It's curtains at the DMZ
If you haven't read about it in the papers, you've at least seen the memes. Yes, latest in the series of belligerent North Korean leaders, Kim Jong-Un, is threatening to wreak nuclear Armageddon on the world, or at least on South Korea and the United States, with perhaps far-reaching consequences on Japan and China (basically any nation member to the six-party talks, which define the parameters of North Korea's bilateral interaction).
But this time it's different, nothing like the previous hundred and one instances of DPRK claiming to unveil its nuke arsenal in all its shambolic glory. This time, Little Kim is irate - he's been sanctioned to no ends, his intermediary Macau-based bank blacklisted by the meddlesome Americans, and his imports of luxury goods banned down to every last Dior handbag (Kim Jong-un's wife was seen carrying a Christian Dior handbag worth over $1,500, the average North Korean's annual salary). How on earth is a man supposed to pay for his plastic surgery and late-night drinking parties?
Snide remarks aside, on 30 March, the North declared a “state of war” on relations with the South. The one question on everybody's mind is, “How are the bamboo curtains on this ruse of a democracy (that's got nobody convinced) holding up?” One of the world's most repressive and retrograde governments whose international commerce is partly confined to rumored clandestine nuke trade, North Korea is once again making a desperate attempt at using “strategic provocation” to pressure the US and other nations into commencing diplomatic negotiations (in the past, this has taken the form of shooting down a US EC-121 reconnaissance aircraft in the 60s). Further sanctions, coupled with an economy deteriorating since the 1990s when Soviet and Chinese aid came to a halt, have forced North Korea into the corner it finds itself in today. Makes one wonder if the DPRK is really just a victim of international neglect, having been shunned by the very powers it had pledged allegiance to.
So is this humanity's darkest hour? Half of South Korea doesn't seem to think so. In fact, most of its people have blown off Kim Jong-un as an attention-deprived jilted self-styled general (and probably the only general in the whole world with zero military experience). One woman felt the situation had become trite, a matter of “security fatigue”, while another termed it as “gaining bargaining chips for future negotiations.” President Obama on the other hand, can't openly express such nonchalance, and would have us believe that chances of North Korea setting off its missiles any moment now are likely.

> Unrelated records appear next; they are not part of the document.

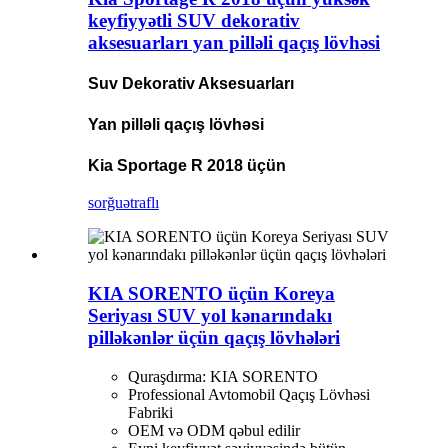
keyfiyyətli SUV dekorativ
aksesuarları yan pilləli qaçış lövhəsi
Suv Dekorativ Aksesuarları
Yan pilləli qaçış lövhəsi
Kia Sportage R 2018 üçün
sorğu
ətraflı
KIA SORENTO üçün Koreya
Seriyası SUV yol kənarındakı
pilləkənlər üçün qaçış lövhələri
Quraşdırma: KIA SORENTO
Professional Avtomobil Qaçış Lövhəsi
Fabriki
OEM və ODM qəbul edilir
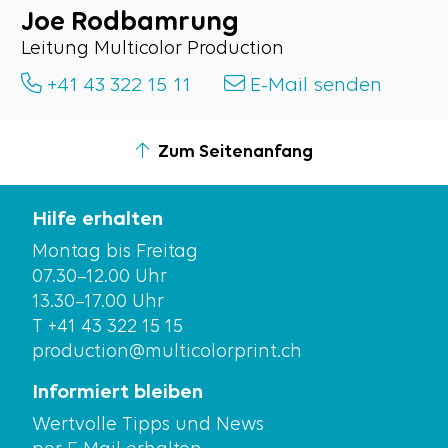
Joe Rodbamrung
Leitung Multicolor Production
+41 43 322 15 11
E-Mail senden
Zum Seitenanfang
Hilfe erhalten
Montag bis Freitag
07.30–12.00 Uhr
13.30–17.00 Uhr
T +41 43 322 15 15
production@multicolorprint.ch
Informiert bleiben
Wertvolle Tipps und News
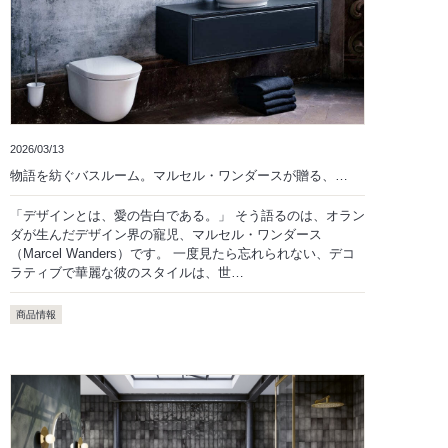
2026/03/13
物語を紡ぐバスルーム。マルセル・ワンダースが贈る、…
「デザインとは、愛の告白である。」 そう語るのは、オラン
ダが生んだデザイン界の寵児、マルセル・ワンダース
（Marcel Wanders）です。 一度見たら忘れられない、デコ
ラティブで華麗な彼のスタイルは、世…
商品情報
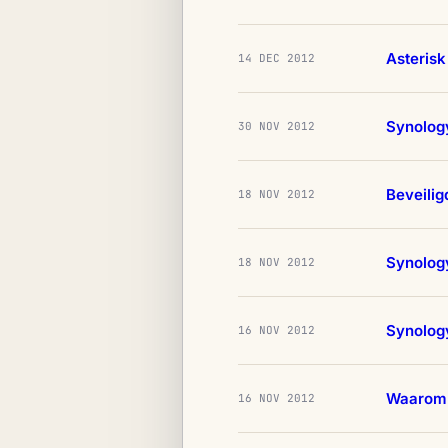
Asterisk
14 DEC 2012
Synology
30 NOV 2012
Beveilig
18 NOV 2012
Synology
18 NOV 2012
Synology
16 NOV 2012
Waarom e
16 NOV 2012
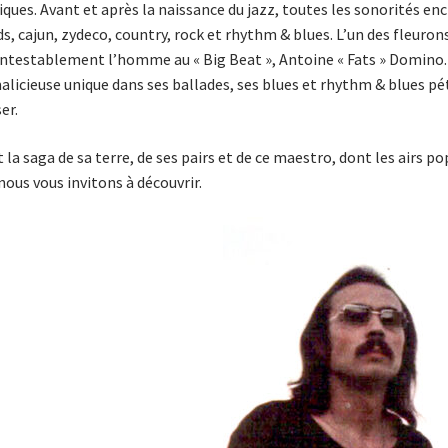
ques. Avant et après la naissance du jazz, toutes les sonorités ench
s, cajun, zydeco, country, rock et rhythm & blues. L’un des fleurons
ntestablement l’homme au « Big Beat », Antoine « Fats » Domino.
alicieuse unique dans ses ballades, ses blues et rhythm & blues pét
er.
t la saga de sa terre, de ses pairs et de ce maestro, dont les airs 
nous vous invitons à découvrir.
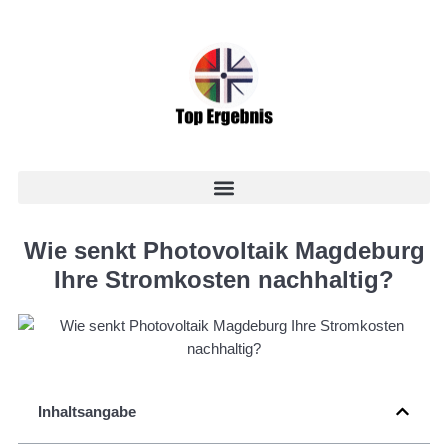
Wie senkt Photovoltaik Magdeburg
Ihre Stromkosten nachhaltig?
Inhaltsangabe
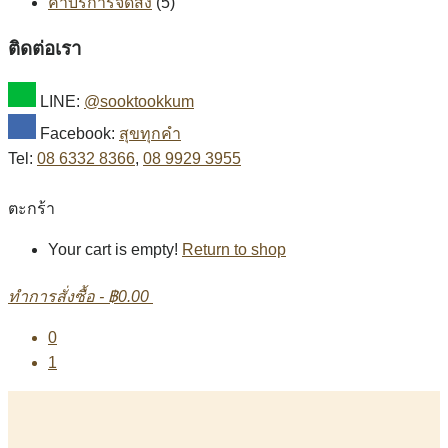
ค่าบริการจัดส่ง
(5)
ติดต่อเรา
LINE:
@sooktookkum
Facebook:
สุขทุกคำ
Tel:
08 6332 8366
,
08 9929 3955
ตะกร้า
Your cart is empty!
Return to shop
ทำการสั่งซื้อ
-
฿0.00
0
1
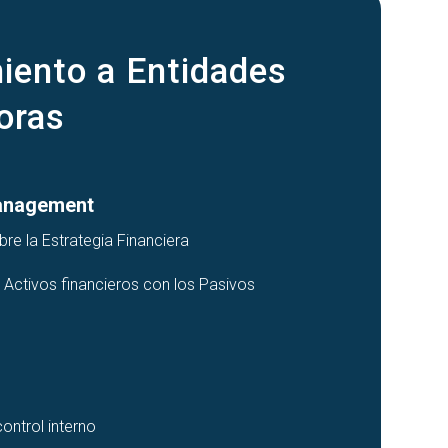
iento a Entidades
oras
Management
re la Estrategia Financiera
 Activos financieros con los Pasivos
ontrol interno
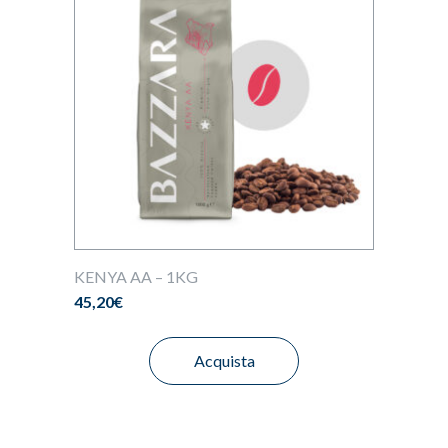
KENYA AA – 1KG
45,20
€
Acquista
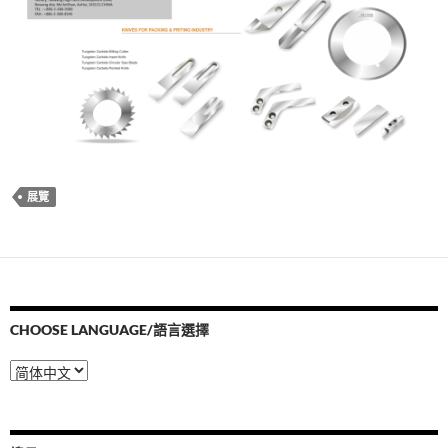
展覽
CHOOSE LANGUAGE/語言選擇
Choose
Language/
語
言
選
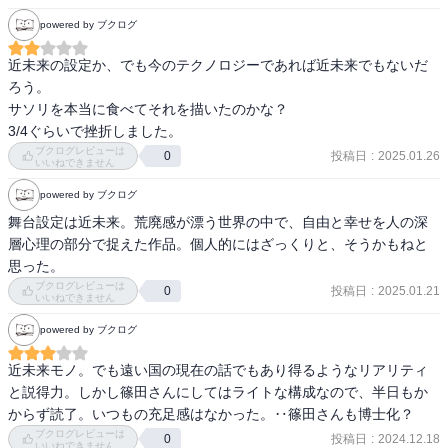
powered by ブクログ
近未来の設定か、でも今のテクノロジーであれば近未来でもないだ
ろう。

サソリを本当に食べてそれを描いたのかな？

3/4ぐらいで挫折しました。
ブクログレビューは
投稿日
:
2025.01.26
0
いいねできません
powered by ブクログ
舞台設定は近未来。荒廃感が漂う世界の中で、自由と幸せを人の深
層心理の部分で捉えた作品。個人的にはざっくりと、そうかもねと
思った。
ブクログレビューは
投稿日
:
2025.01.21
0
いいねできません
powered by ブクログ
近未来モノ。でも遠い国の現在の話でもあり得るようなリアリティ
と説得力。しかし篠田さんにしてはライトな構成なので、半日もか
からず読了。いつもの充足感はなかった。‥篠田さんも博士化？
ブクログレビューは
投稿日
:
2024.12.18
0
いいねできません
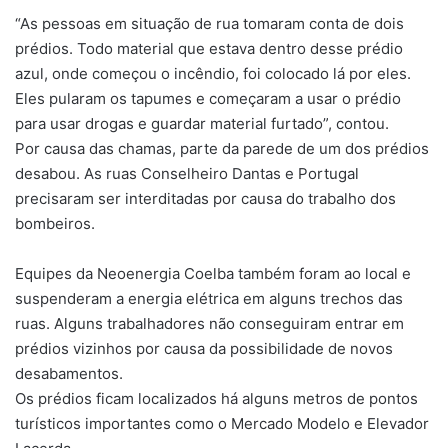
“As pessoas em situação de rua tomaram conta de dois
prédios. Todo material que estava dentro desse prédio
azul, onde começou o incêndio, foi colocado lá por eles.
Eles pularam os tapumes e começaram a usar o prédio
para usar drogas e guardar material furtado”, contou.
Por causa das chamas, parte da parede de um dos prédios
desabou. As ruas Conselheiro Dantas e Portugal
precisaram ser interditadas por causa do trabalho dos
bombeiros.
Equipes da Neoenergia Coelba também foram ao local e
suspenderam a energia elétrica em alguns trechos das
ruas. Alguns trabalhadores não conseguiram entrar em
prédios vizinhos por causa da possibilidade de novos
desabamentos.
Os prédios ficam localizados há alguns metros de pontos
turísticos importantes como o Mercado Modelo e Elevador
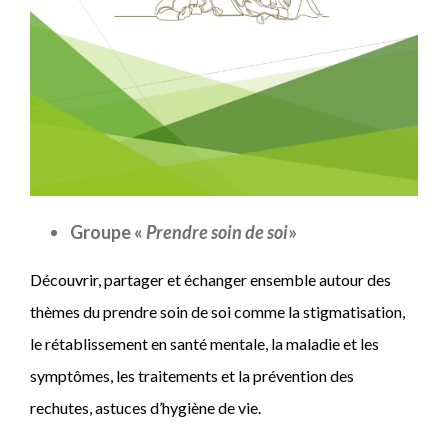
Groupe «
Prendre soin de soi
»
Découvrir, partager et échanger ensemble autour des
thèmes du prendre soin de soi comme la stigmatisation,
le rétablissement en santé mentale, la maladie et les
symptômes, les traitements et la prévention des
rechutes, astuces d’hygiène de vie.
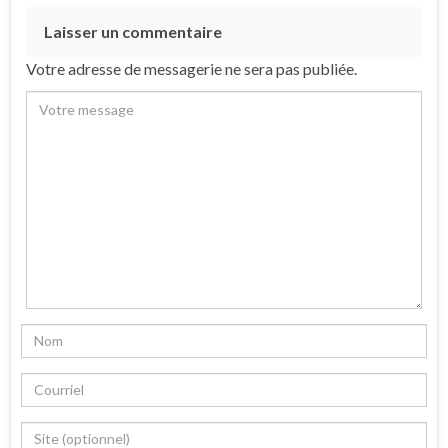
Laisser un commentaire
Votre adresse de messagerie ne sera pas publiée.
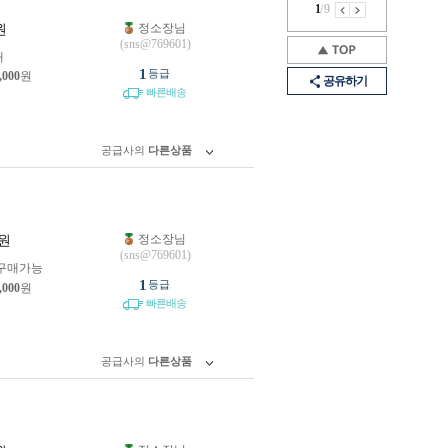
1
/
9
정소장님
원
(sns@769601)
개
1
등급
,000
원
공유하기
빠른배송
공급사의
다른상품
정소장님
원
(sns@769601)
구매가능
1
등급
,000
원
빠른배송
공급사의
다른상품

Pyongyang's Asia-Pacific Peace Committee announced that the Korean peninsula is definitely heading towards thermonuclear war. The DMZ, contradicting its own soubriquet, is a high-strung minefield only 50 miles off Seoul, meaning South Korea's capital could be easily vaporized. But needless to say, in the face of a future Korean War, the underfed and underpopulated DPRK and its bullish dictatorship couldn't pull through. With the Chinese premier Xi Jinping quoting that no nation “should be allowed to throw a region and even the whole world into chaos for selfish gain”, the North is unlikely to receive any support for nuclear aggression.
Reports of an assassination attempt on Kim Jong-un by agitated citizens this March, and fighting between him and his half-brother, may also force the enaction of OPLAN 5029, US and South Korea's ambiguous backup plan for dealing with a coup or outflow of WMD. At the end of the day, OPLAN is just America's way of cleaning up its own mess, having introduced atomic weapons into Korea in the first place.
As collateral damage for the Cold War big guns, and then left to its own diabolical devices, North Korea is tactlessly inflicting self-harm. It's a shame that its leaders take ascetism so far as to starve the people of their fundamental rights to flat-screens and Coca Cola, and accommodate them in gulags from a World War II dystopia. Nevertheless, DPRK is exercising political game theory to the “best” of its ability, all the while floundering to keep face as a hypothetical bigwig. All show and then no go, Little Kim? Behind it all is just the heartbreaking story of a son trying to live up to the legacy of his father and grandfather. But tethered to its own leash, the North is its own worst enemy.